Review by Miranda Michalowski
If I had to explain to you what the plot of ‘We Will Rock You: The Musical’ is, I would probably struggle to do so. I honestly think that if you approached the writer of this show (I googled him and his name is Ben Elton), he would also have a tough time answering that question.
But who cares? It’s Queen! - is what I imagine Ben Elton would say. And Ben’s right, it IS Queen.
So here is my attempt at summarising this fever-dream of a show:
We Will Rock You is a jukebox musical, featuring the discography of the British rock band Queen (you may have heard of them). The musical is set on the iPlanet, a dystopian world where an evil corporation ‘Globalsoft’ has taken control and replaced “real music”, with CRAP (Computer Recorded Anodyne Pop). The teenagers of this world are essentially clones who text incessantly, listen to CRAP, and speak and dress exactly the same
But when two free-thinking teenagers cross paths - Galileo ‘The Dreamer’ and feisty Scaramouche, they decide to abandon the world they have always known. THey join forces with a rebel group ‘The Bohemians’, to take down the evil ‘Killer Queen’ and restore the power of rock once and for all.
Mostly, this script feels like a lot of bad jokes and song references sandwiched between an impressive number of Queen songs. But that’s fine by me, because I happen to agree with Mr Elton.
MUSE’s production of ‘We Will Rock You’ features some undoubtedly fantastic vocalists, so it is more of a spectacle than a story-that-makes-sense. Experienced young performers Elliena Escott ‘Galileo’ and Maggie Hartsukyer ‘Scaramouche’ both hold their own, in a vocally demanding show. I heard audible gasps during Hartsukyer’s opening song, ‘Somebody to Love’. Similarly, Claire Garment is a vocal powerhouse as the Killer Queen, and gives an acting performance reminiscent of your favorite Disney villains. Tennessee Baz-Jeffrey and Caitlin Whiter give charming performances as the Bohemian duo ‘Brit’ and ‘Oz’, with some enjoyable comic moments from ‘Brit’ (named after pop icon Britney Spears). Whiter’s heartfelt and beautifully sung rendition of ‘No-One But You’ was a highlight of the night. Andrew Smallbone ‘Buddy’ and Amy Jones 'Khashoggi’ also give assured supporting performances. While the acting as a whole left something to be desired, I would chalk this up to the flimsiness of the script, not the merit of these young performers.
The ensemble also had varying levels of conviction, and some choreography felt under-rehearsed. But they boosted the show’s energy and offered enjoyable renditions of ‘Crazy Little Thing Called Love’ and ‘Fat Bottomed Girls’.

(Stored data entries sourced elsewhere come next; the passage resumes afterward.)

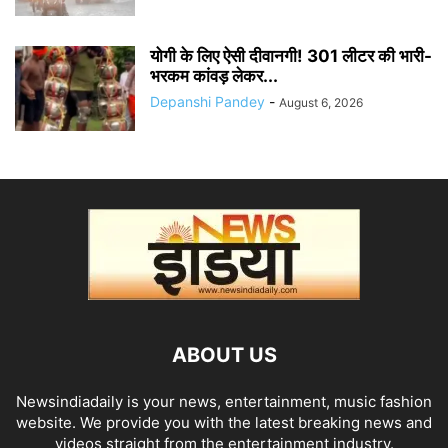
योगी के लिए ऐसी दीवानगी! 301 लीटर की भारी-
भरकम कांवड़ लेकर...
Depanshi Pandey
-
August 6, 2026
ABOUT US
Newsindiadaily is your news, entertainment, music fashion
website. We provide you with the latest breaking news and
videos straight from the entertainment industry.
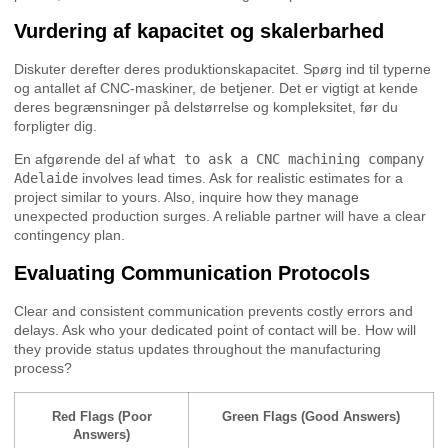
Vurdering af kapacitet og skalerbarhed
Diskuter derefter deres produktionskapacitet. Spørg ind til typerne
og antallet af CNC-maskiner, de betjener. Det er vigtigt at kende
deres begrænsninger på delstørrelse og kompleksitet, før du
forpligter dig.
En afgørende del af
what to ask a CNC machining company
Adelaide
involves lead times. Ask for realistic estimates for a
project similar to yours. Also, inquire how they manage
unexpected production surges. A reliable partner will have a clear
contingency plan.
Evaluating Communication Protocols
Clear and consistent communication prevents costly errors and
delays. Ask who your dedicated point of contact will be. How will
they provide status updates throughout the manufacturing
process?
Red Flags (Poor
Green Flags (Good Answers)
Answers)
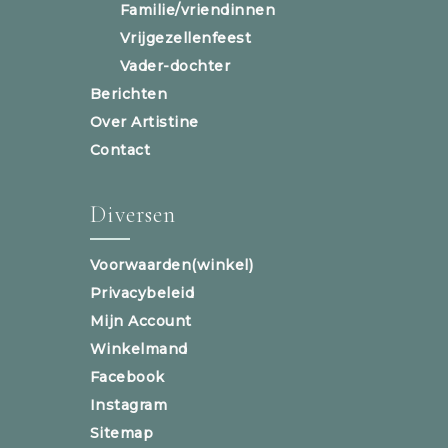
Familie/vriendinnen
Vrijgezellenfeest
Vader-dochter
Berichten
Over Artistine
Contact
Diversen
Voorwaarden(winkel)
Privacybeleid
Mijn Account
Winkelmand
Facebook
Instagram
Sitemap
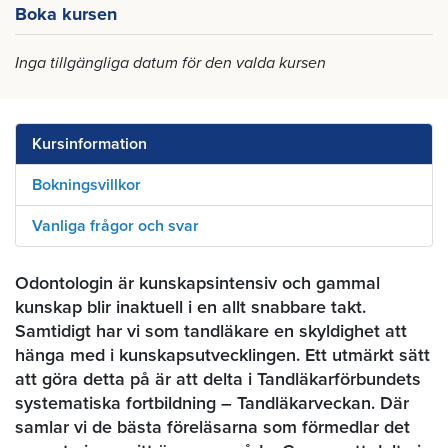
Boka kursen
Inga tillgängliga datum för den valda kursen
Kursinformation
Bokningsvillkor
Vanliga frågor och svar
Odontologin är kunskapsintensiv och gammal
kunskap blir inaktuell i en allt snabbare takt.
Samtidigt har vi som tandläkare en skyldighet att
hänga med i kunskapsutvecklingen. Ett utmärkt sätt
att göra detta på är att delta i Tandläkarförbundets
systematiska fortbildning – Tandläkarveckan. Där
samlar vi de bästa föreläsarna som förmedlar det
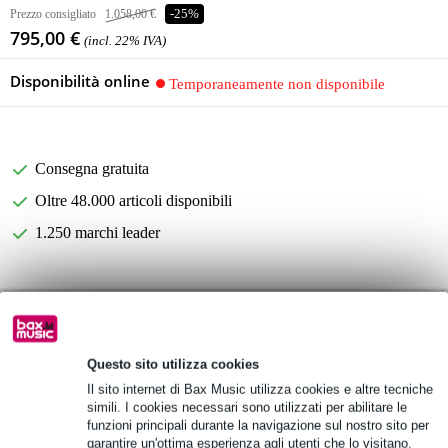
Prezzo consigliato
1.058,00 €
-25%
795,00 €
(incl. 22% IVA)
Disponibilità online
Temporaneamente non disponibile
Consegna gratuita
Oltre 48.000 articoli disponibili
1.250 marchi leader
Informazioni sul prodotto
Monacor PA-5240 5-zone mono mixing amplifier
siren function, chime function and ringtone function
Questo sito utilizza cookies
Il sito internet di Bax Music utilizza cookies e altre tecniche
RMS: 240W
simili. I cookies necessari sono utilizzati per abilitare le
Specifiche complete
funzioni principali durante la navigazione sul nostro sito per
garantire un'ottima esperienza agli utenti che lo visitano.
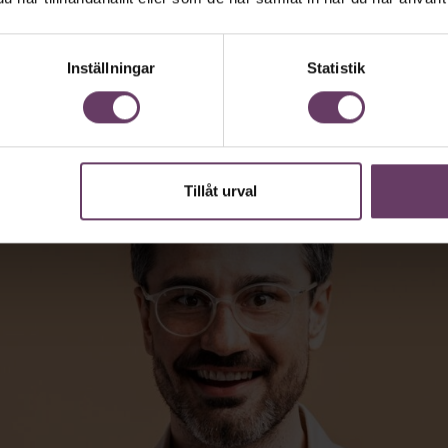
 vara vägen för den som vill nå fram till
Inställningar
Statistik
Tillåt urval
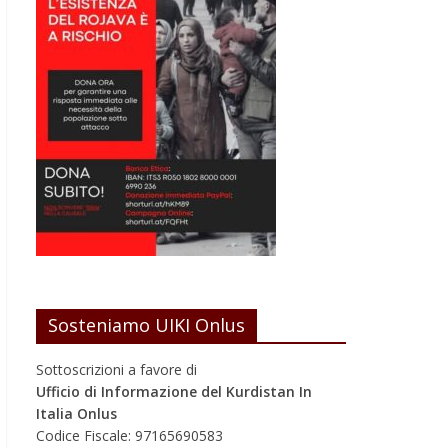
Sosteniamo UIKI Onlus
Sottoscrizioni a favore di
Ufficio di Informazione del Kurdistan In
Italia Onlus
Codice Fiscale: 97165690583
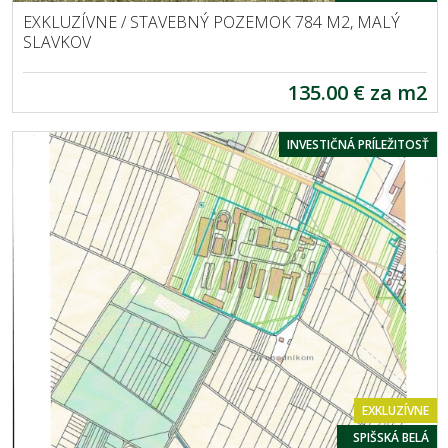
EXKLUZÍVNE / STAVEBNÝ POZEMOK 784 M2, MALÝ
SLAVKOV
135.00 € za m2
INVESTIČNÁ PRÍLEŽITOSŤ
EXKLUZÍVNE
SPIŠSKÁ BELÁ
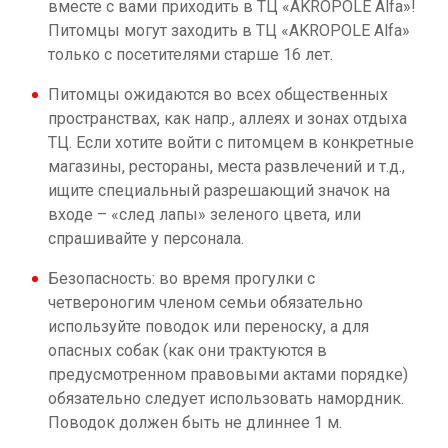
вместе с вами приходить в ТЦ «AKROPOLE Alfa»!
Питомцы могут заходить в ТЦ «AKROPOLE Alfa»
только с посетителями старше 16 лет.
Питомцы ожидаются во всех общественных
пространствах, как напр., аллеях и зонах отдыха
ТЦ. Если хотите войти с питомцем в конкретные
магазины, рестораны, места развлечений и т.д.,
ищите специальный разрешающий значок на
входе – «след лапы» зеленого цвета, или
спрашивайте у персонала.
Безопасность: во время прогулки с
четвероногим членом семьи обязательно
используйте поводок или переноску, а для
опасных собак (как они трактуются в
предусмотренном правовыми актами порядке)
обязательно следует использовать намордник.
Поводок должен быть не длиннее 1 м.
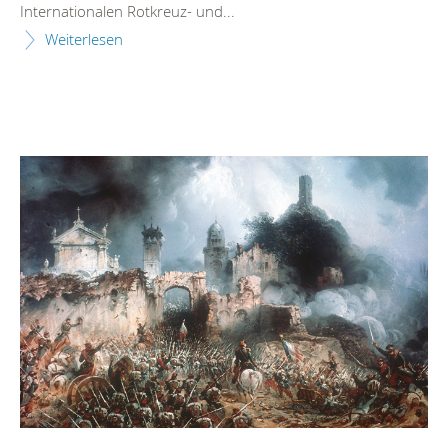
Internationalen Rotkreuz- und...
Weiterlesen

Director Amelie Downer makes some directorial choices that play into the camp nature of the story - including an humorous opening title-screen, although I did feel that some transitions were slow. The musical also features some dazzling sci-fi-inspired costumes - including bubblegum-coloured wigs for the Gaga Kids and a spectacular sparkly bodysuit worn by the Killer Queen. The minimalist set - limited to a pair of rotating flats and a screen at the back of the stage allowed for clear transitions between settings. When I saw this production on opening night, there were some technical sound issues, but this did not detract from the impressive band and vocals performances.
Some theatre shows are like a piece of steak: they’re meaty and give you something to chew on. ‘We Will Rock You: The Musical’ is more like a bag of pink fairy floss that you buy at the Easter Show: it’s not going to fill you up, but you can’t deny that it’s delicious.
This production is MUSE’s first mainstage show after a tough 2 years of lockdowns and cancellations. It is exciting to see student theatre back in the spotlight, doing what it does best; showcasing the talent of emerging artists and crew. While this musical is now closed, I would keep an eye out for the young artists in it - cause they’ve got some serious rocking to do.